Division | Department: Accounting | Finance
City Project Lead: James Alcantar 

The chart of accounts is the foundation of any financial reporting system. The city is currently beginning to research various opportunities to upgrade the financial reporting system it uses. The current chart of accounts has been in place for several years and will need to be improved to be ready for a new system.  The major areas of opportunity are simplifying the object codes on the expenditure side and the subsidiary accounts on the revenue side.

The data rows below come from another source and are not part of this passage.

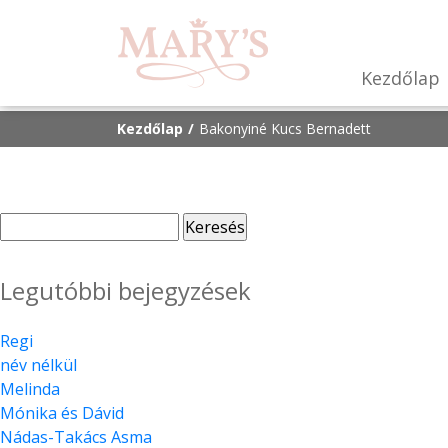
Kezdőlap
Kezdőlap
Bakonyiné Kucs Bernadett
Keresés:
Legutóbbi bejegyzések
Regi
név nélkül
Melinda
Mónika és Dávid
Nádas-Takács Asma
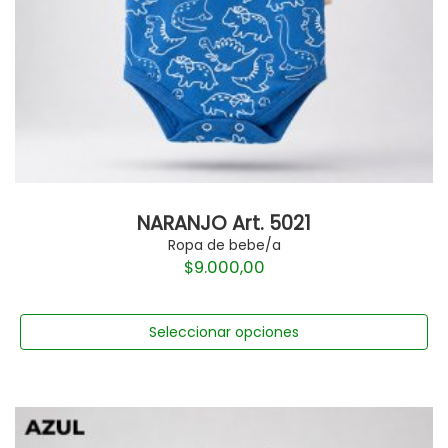
NARANJO Art. 5021
Ropa de bebe/a
$
9.000,00
Seleccionar opciones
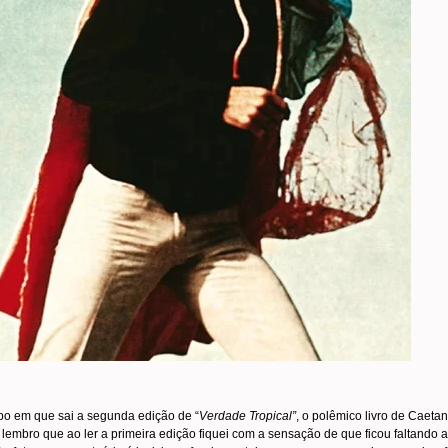
o em que sai a segunda edição de “
Verdade Tropical”
, o polêmico livro de Caeta
 lembro que ao ler a primeira edição fiquei com a sensação de que ficou faltando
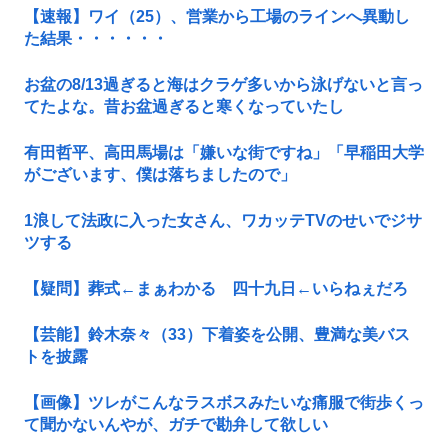
【速報】ワイ（25）、営業から工場のラインへ異動し
た結果・・・・・・
お盆の8/13過ぎると海はクラゲ多いから泳げないと言っ
てたよな。昔お盆過ぎると寒くなっていたし
有田哲平、高田馬場は「嫌いな街ですね」「早稲田大学
がございます、僕は落ちましたので」
1浪して法政に入った女さん、ワカッテTVのせいでジサ
ツする
【疑問】葬式←まぁわかる 四十九日←いらねぇだろ
【芸能】鈴木奈々（33）下着姿を公開、豊満な美バス
トを披露
【画像】ツレがこんなラスボスみたいな痛服で街歩くっ
て聞かないんやが、ガチで勘弁して欲しい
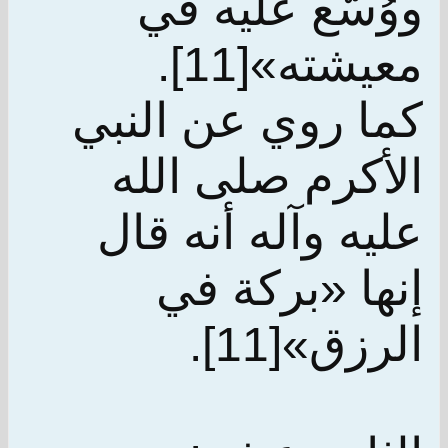
ووُسّع عليه في
معيشته»[11].
كما روي عن النبي
الأكرم صلى الله
عليه وآله أنه قال
إنها «بركة في
الرزق»[11].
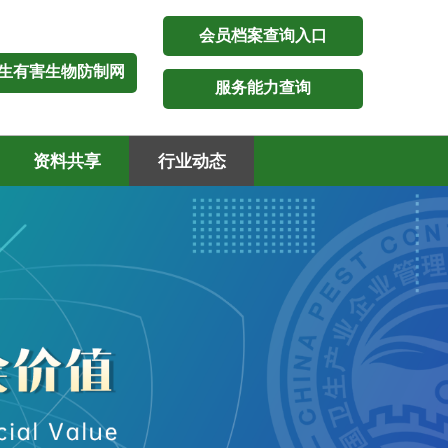
会员档案查询入口
生有害生物防制网
服务能力查询
资料共享
行业动态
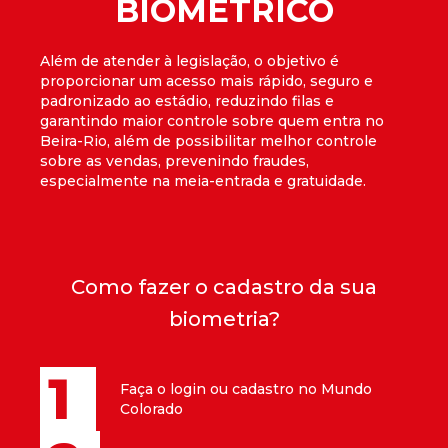
BIOMÉTRICO
Além de atender à legislação, o objetivo é
proporcionar um acesso mais rápido, seguro e
padronizado ao estádio, reduzindo filas e
garantindo maior controle sobre quem entra no
Beira-Rio, além de possibilitar melhor controle
sobre as vendas, prevenindo fraudes,
especialmente na meia-entrada e gratuidade.
Como fazer o cadastro da sua
biometria?
1
Faça o login ou cadastro no Mundo
Colorado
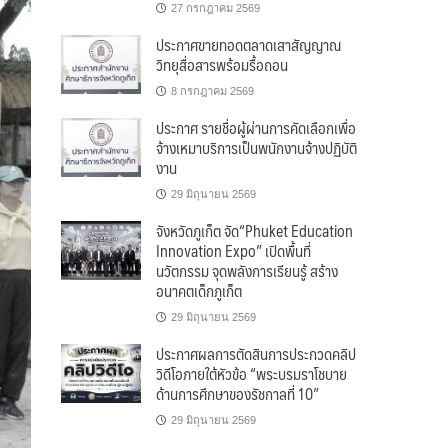
27 กรกฎาคม 2569
ประกาศขายทอดตลาดเสาสัญญาณ
วิทยุสื่อสารพร้อมรื้อถอน
8 กรกฎาคม 2569
ประกาศ รายชื่อผู้ผ่านการคัดเลือกเพื่อ
จ้างเหมาบริการเป็นพนักงานจ้างปฏิบัติ
งาน
29 มิถุนายน 2569
จังหวัดภูเก็ต จัด“Phuket Education
Innovation Expo” เปิดพื้นที่
นวัตกรรม จุดพลังการเรียนรู้ สร้าง
อนาคตเด็กภูเก็ต
29 มิถุนายน 2569
ประกาศผลการตัดสินการประกวดคลิป
วิดีโอภายใต้หัวข้อ “พระบรมราโชบาย
ด้านการศึกษาของรัชกาลที่ 10”
29 มิถุนายน 2569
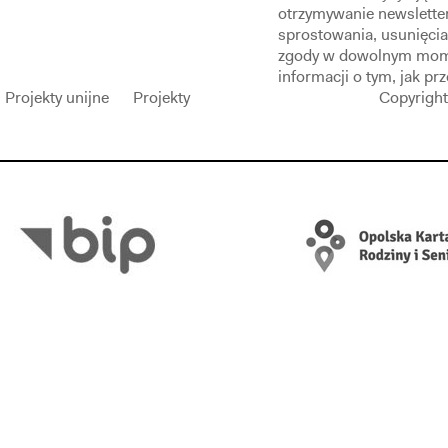
otrzymywanie newslette
sprostowania, usunięcia
zgody w dowolnym mom
informacji o tym, jak p
Projekty unijne
Projekty
Copyright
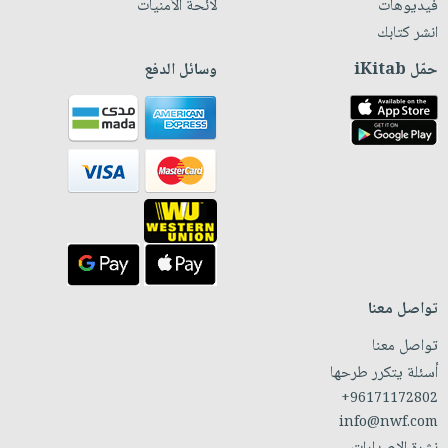
فيديوهات
لائحة الأمنيات
انشر كتابك
حمّل iKitab
وسائل الدفع
تواصل معنا
تواصل معنا
أسئلة يتكرر طرحها
+96171172802
info@nwf.com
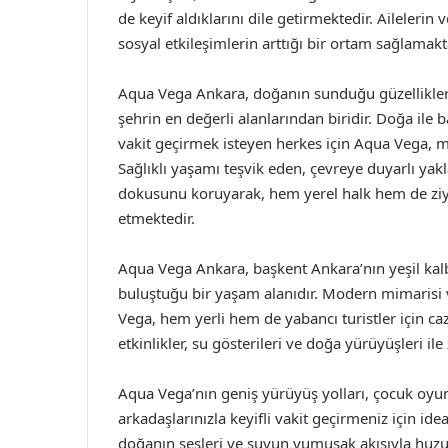
de keyif aldıklarını dile getirmektedir. Ailelerin
sosyal etkileşimlerin arttığı bir ortam sağlamakt
Aqua Vega Ankara, doğanın sunduğu güzelliklerle
şehrin en değerli alanlarından biridir. Doğa ile
vakit geçirmek isteyen herkes için Aqua Vega, mu
Sağlıklı yaşamı teşvik eden, çevreye duyarlı yak
dokusunu koruyarak, hem yerel halk hem de ziy
etmektedir.
Aqua Vega Ankara, başkent Ankara’nın yeşil ka
buluştuğu bir yaşam alanıdır. Modern mimarisi ve
Vega, hem yerli hem de yabancı turistler için ca
etkinlikler, su gösterileri ve doğa yürüyüşleri il
Aqua Vega’nın geniş yürüyüş yolları, çocuk oyun 
arkadaşlarınızla keyifli vakit geçirmeniz için id
doğanın sesleri ve suyun yumuşak akışıyla huzur 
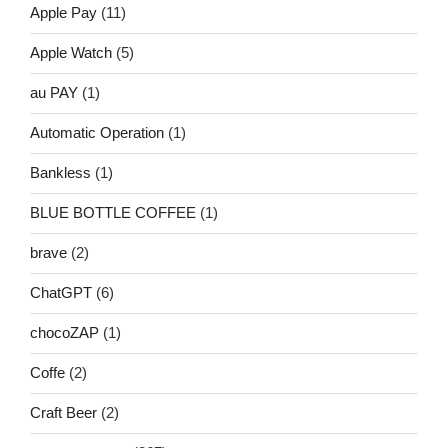
Apple Pay
(11)
Apple Watch
(5)
au PAY
(1)
Automatic Operation
(1)
Bankless
(1)
BLUE BOTTLE COFFEE
(1)
brave
(2)
ChatGPT
(6)
chocoZAP
(1)
Coffe
(2)
Craft Beer
(2)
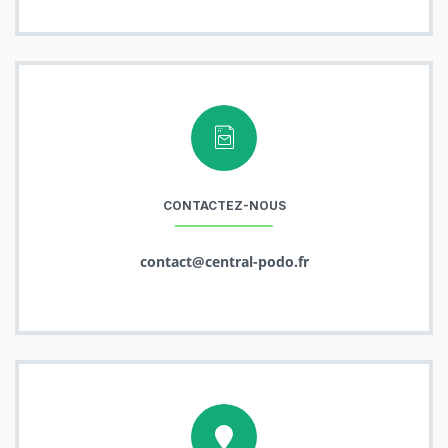
CONTACTEZ-NOUS
contact@central-podo.fr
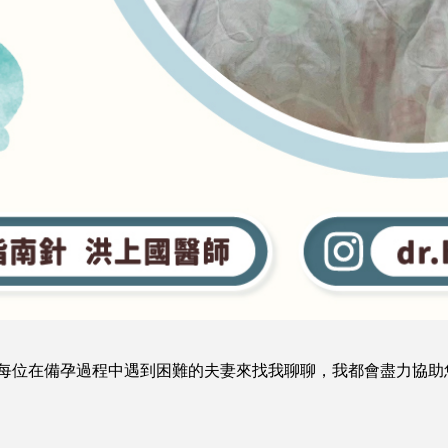
每位在備孕過程中遇到困難的夫妻來找我聊聊，我都會盡力協助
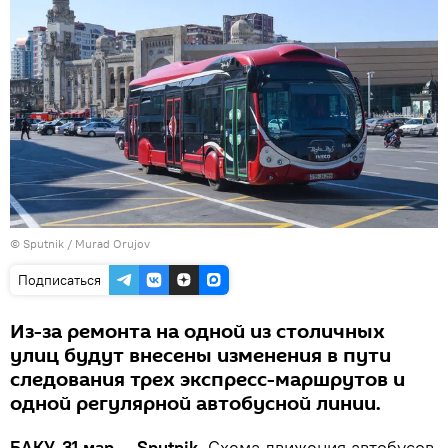
©
Sputnik / Murad Orujov
Подписаться
Из-за ремонта на одной из столичных
улиц будут внесены изменения в пути
следования трех экспресс-маршрутов и
одной регулярной автобусной линии.
БАКУ, 31 мар — Sputnik.
Схема движения автобусов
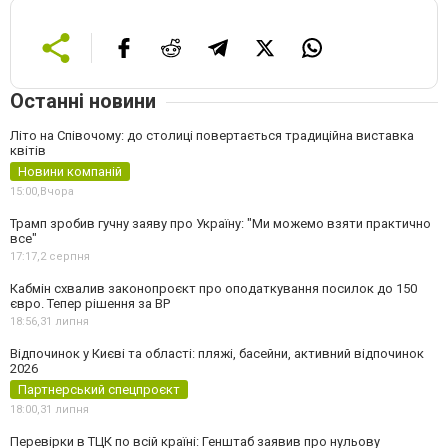
Останні новини
Літо на Співочому: до столиці повертається традиційна виставка
квітів
Новини компаній
15:00,
Вчора
Трамп зробив гучну заяву про Україну: "Ми можемо взяти практично
все"
17:17,
2 серпня
Кабмін схвалив законопроєкт про оподаткування посилок до 150
євро. Тепер рішення за ВР
18:56,
31 липня
Відпочинок у Києві та області: пляжі, басейни, активний відпочинок
2026
Партнерський спецпроєкт
18:00,
31 липня
Перевірки в ТЦК по всій країні: Генштаб заявив про нульову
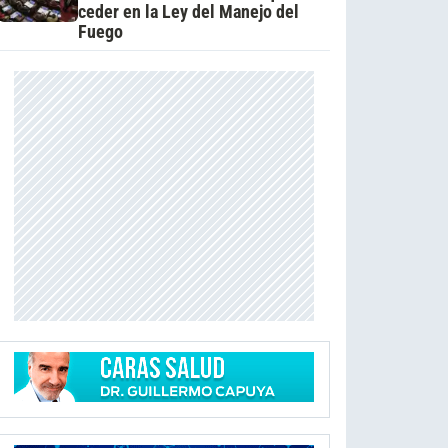
ceder en la Ley del Manejo del
Fuego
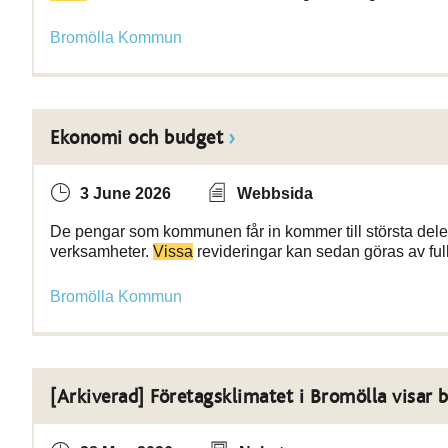
Bromölla Kommun
Ekonomi och budget
3 June 2026
Webbsida
De pengar som kommunen får in kommer till största delen
verksamheter.
Vissa
revideringar kan sedan göras av fu
Bromölla Kommun
[Arkiverad] Företagsklimatet i Bromölla visar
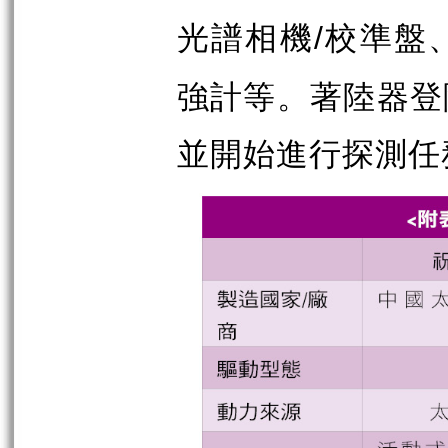
光譜相機
校準盤
/
強計等。著陸器登
並開始進行探測任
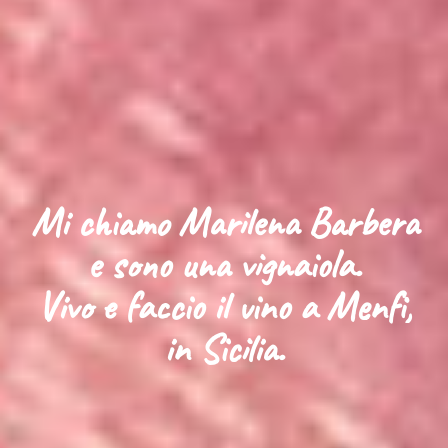
Mi chiamo Marilena Barbera
e sono una vignaiola.
Vivo e faccio il vino a Menfi,
in Sicilia.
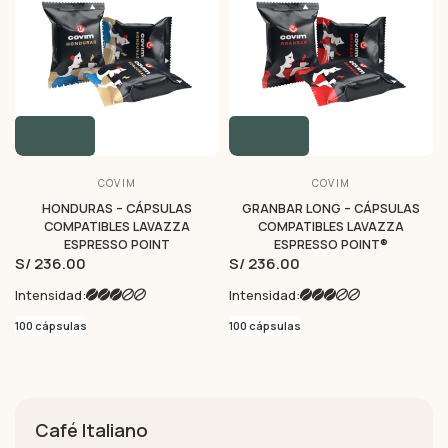
COVIM
COVIM
HONDURAS – CÁPSULAS
GRANBAR LONG – CÁPSULAS
COMPATIBLES LAVAZZA
COMPATIBLES LAVAZZA
ESPRESSO POINT
ESPRESSO POINT®
S/ 236.00
S/ 236.00
Intensidad:
Intensidad:
100 cápsulas
100 cápsulas
Café Italiano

There are four goals for this project:

  1. Review existing chart of accounts structures
  2. Develop information requirements by components (revenue, expenditures, assets, etc.)
  3. Recommend a streamlined chart of accounts structure
  4. Maintain Budget Accounting and Reporting System (BARS) requirements

The deliverables would include the review of the existing chart of accounts structures. This would include interviewing information stakeholders to determine what information is needed and how it will be used. It would also identify where a single segment is used for multiple purposes. Deliverables may also include identification of tools and processes regarding best practices for the chart of accounts. The analysis should include the requirements for each component and a recommendation of how to streamline the chart of accounts. Any recommendation would have to maintain the BARS standards as set forth by the State of Washington.

This project would ideally be undertaken in the Autumn quarter.